TN 4 (02-90)
DI 33015.032 Continuance of Disability Hearing
The adjourning and reconvening of the disability hearing at a later date.
2. Expert witnesses
Individuals who can offer professional testimony with regard to the claimant's impairment(s) or ability to work, i,e., physicians, recognized vocational experts, etc.
Continuances occur when either the claimant, representative or one or more witnesses have good cause (see CFR 404.914(c)(2) and 416.1414(c)(2)) for failing to appear at the scheduled hearing.
Continuances may be granted at the request of whoever appears at the hearing. (Those cases in which no one appears (or asks for postponement) are considered “No shows” and are decided on the record.)
The DHO is responsible for deciding whether to grant a continuance.
NOTE: See C. below for some factors to be used in assessing whether to allow a continuance initiated by the claimant.
Continuances may also be initiated by the DHO, e.g., when it appears at the hearing that an interpreter is unqualified to serve.
1. Claimant/Representative fails to appear
Elicit an explanation of the failure to appear as well as an allegation that the person's presence is necessary from the individual who has appeared and requested the continuance.
Explore the possibility of holding the hearing with the claimant or representative who has appeared. Make it clear that you will continue the hearing at a later date if the person appearing does not wish to proceed or if you believe the non-appearing person is crucial to that hearing.
Example: A claimant's attorney does not appear—claimant agrees to begin the hearing without the attorney; however, during the hearing the claimant alleges he does not wish to continue without the attorney. Adjourn and reconvene the hearing so the attorney can be present.
Use judgment in deciding whether to grant another continuance if more than one has already been granted.
2. Witness fails to appear
Hold hearing as scheduled.
Decide at the conclusion of the hearing if a continuance is warranted to obtain testimony from the absent witness(es).
Explain that the hearing is the necessary first step in determining if witness testimony is needed if the claimant/representative refuses to proceed with the hearing.

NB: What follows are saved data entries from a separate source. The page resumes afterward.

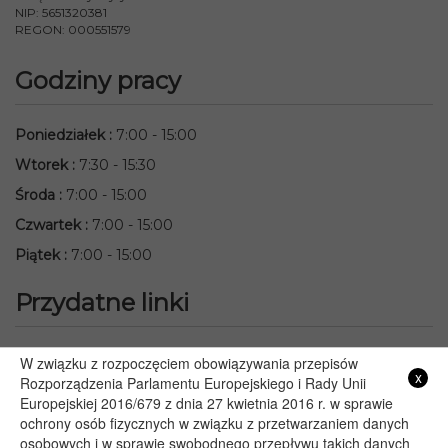
NIP: 5651320381
REGON: 000551579
Godziny pracy
Poniedziałek
:
7:00 - 15:00
Wtorek
:
7:30 - 15:30
Środa
:
7:00 - 15:00
Czwartek
:
7:00 - 15:00
Piątek
:
7:00 - 15:00
Przydatne linki
Starostwo Powiatowe we Włodawie
W związku z rozpoczęciem obowiązywania przepisów
x
Lubelski Urząd Wojewódzki w Lublinie
Rozporządzenia Parlamentu Europejskiego i Rady Unii
Europejskiej 2016/679 z dnia 27 kwietnia 2016 r. w sprawie
Urząd Marszałkowski Województwa Lubelskiego w Lublinie
ochrony osób fizycznych w związku z przetwarzaniem danych
Serwis Rzeczypospolitej Polskiej
osobowych i w sprawie swobodnego przepływu takich danych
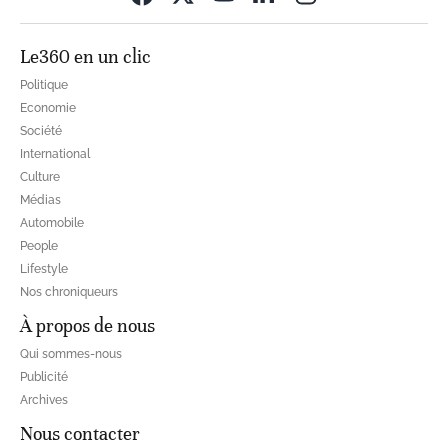
Le360 en un clic
Politique
Economie
Société
International
Culture
Médias
Automobile
People
Lifestyle
Nos chroniqueurs
À propos de nous
Qui sommes-nous
Publicité
Archives
Nous contacter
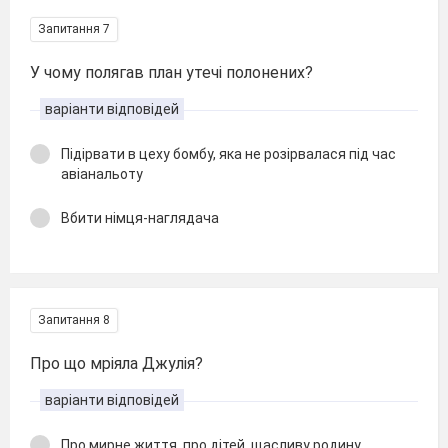
Запитання 7
У чому полягав план утечі полонених?
варіанти відповідей
Підірвати в цеху бомбу, яка не розірвалася під час
авіанальоту
Вбити німця-наглядача
Запитання 8
Про що мріяла Джулія?
варіанти відповідей
Про мирне життя, про дітей, щасливу родину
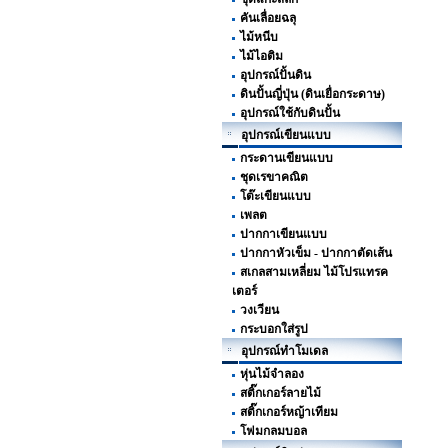
คันเลื่อยฉลุ
ไม้หนีบ
ไม้ไอติม
อุปกรณ์ปั้นดิน
ดินปั้นญี่ปุ่น (ดินเยื่อกระดาษ)
อุปกรณ์ใช้กับดินปั้น
อุปกรณ์เขียนแบบ
กระดานเขียนแบบ
ชุดเรขาคณิต
โต๊ะเขียนแบบ
เพลต
ปากกาเขียนแบบ
ปากกาหัวเข็ม - ปากกาตัดเส้น
สเกลสามเหลี่ยม ไม้โปรแทรค
เตอร์
วงเวียน
กระบอกใส่รูป
อุปกรณ์ทำโมเดล
หุ่นไม้จำลอง
สติ๊กเกอร์ลายไม้
สติ๊กเกอร์หญ้าเทียม
โฟมกลมบอล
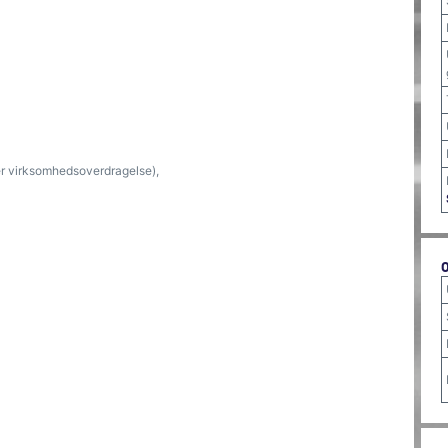
ler virksomhedsoverdragelse),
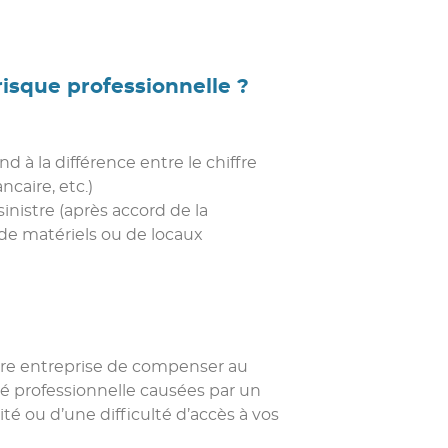
risque professionnelle ?
d à la différence entre le chiffre
ncaire, etc.)
nistre (après accord de la
 de matériels ou de locaux
otre entreprise de compenser au
té professionnelle causées par un
é ou d’une difficulté d’accès à vos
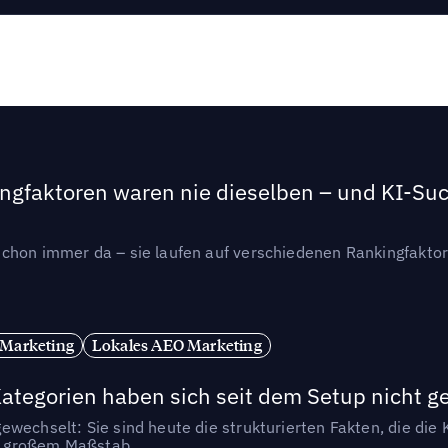
ngfaktoren waren nie dieselben – und KI-Such
hon immer da – sie laufen auf verschiedenen Rankingfaktoren
 Marketing
Lokales AEO Marketing
tegorien haben sich seit dem Setup nicht g
wechselt: Sie sind heute die strukturierten Fakten, die die K
in großem Maßstab.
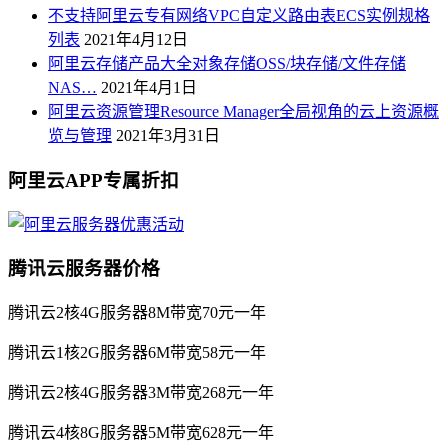
不支持阿里云专有网络VPC自定义路由表ECS实例规格
列表
2021年4月12日
阿里云存储产品大全对象存储OSS/块存储/文件存储
NAS…
2021年4月1日
阿里云资源管理Resource Manager全局视角的云上资源概
览与管理
2021年3月31日
阿里云APP专属折扣
腾讯云服务器价格
腾讯云2核4G服务器8M带宽70元一年
腾讯云1核2G服务器6M带宽58元一年
腾讯云2核4G服务器3M带宽268元一年
腾讯云4核8G服务器5M带宽628元一年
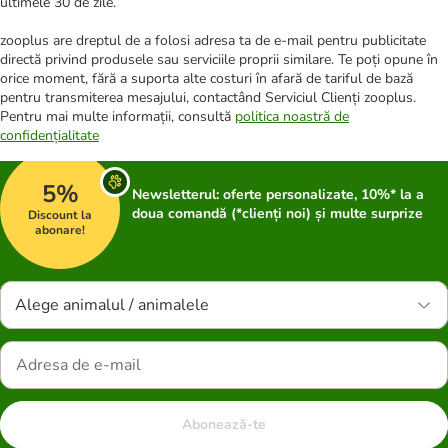
ultimele 30 de zile.
zooplus are dreptul de a folosi adresa ta de e-mail pentru publicitate
directă privind produsele sau serviciile proprii similare. Te poți opune în
orice moment, fără a suporta alte costuri în afară de tariful de bază
pentru transmiterea mesajului, contactând Serviciul Clienți zooplus.
Pentru mai multe informații, consultă
politica noastră de
confidențialitate
5%
Newsletterul: oferte personalizate, 10%* la a
doua comandă (*clienți noi) și multe surprize
Discount la
abonare!
Alege animalul / animalele
Abonează-te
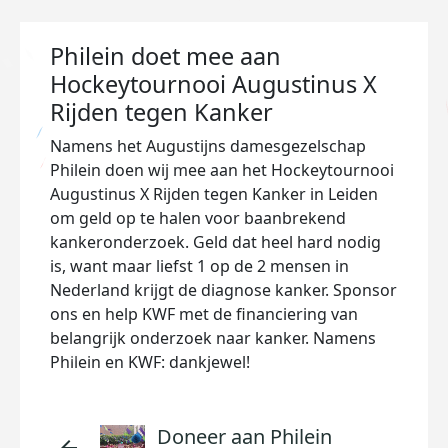
Philein doet mee aan
Hockeytournooi Augustinus X
Rijden tegen Kanker
Namens het Augustijns damesgezelschap
Philein doen wij mee aan het Hockeytournooi
Augustinus X Rijden tegen Kanker in Leiden
om geld op te halen voor baanbrekend
kankeronderzoek. Geld dat heel hard nodig
is, want maar liefst 1 op de 2 mensen in
Nederland krijgt de diagnose kanker. Sponsor
ons en help KWF met de financiering van
belangrijk onderzoek naar kanker. Namens
Philein en KWF: dankjewel!
Doneer aan Philein
arrow_back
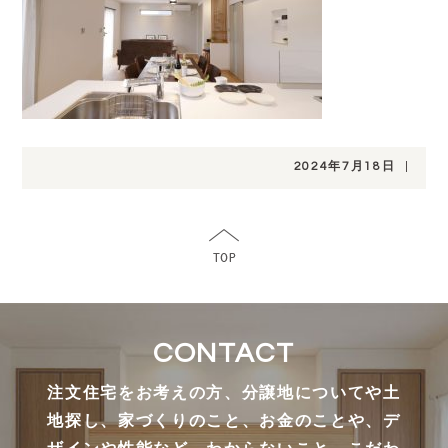
2024年7月18日
|
CONTACT
注文住宅をお考えの方、分譲地についてや土
地探し、家づくりのこと、お金のことや、デ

Also explain that if the hearing is not held, the case will be decided on the record. Ensure that everyone understands the consequences of refusing to proceed.
Consider the following factors in deciding whether to grant a continuance for all witnesses. Use these factors as a balancing test and use discretion and judgment in making the decision.
Whether there is good cause for why the witness did not attend the hearing (emergency, surgery, etc.). Determine when the claimant (representative) was aware that the witness could not attend and whether an attempt was made to postpone the hearing.
Whether the testimony of the non-appearing witness is material or relevant to the disability determination. This will be based on a review of the entire record, including the evidence adduced at the hearing. This factor may play a critical role in the case of expert witnesses, e.g., the DHO may question the physician and elicit testimony on particular points in the adjudication process which may not be reflected in medical reports previously submitted.
Annotate the hearing report form to reflect that a continuance was requested and its disposition.
If continuance granted:
document the DHU and claims folder to reflect that the case was continued, at whose request, and the reason why granted,
schedule another hearing for the earliest date possible, and
assign the case to the same DHO if a substantive action was taken.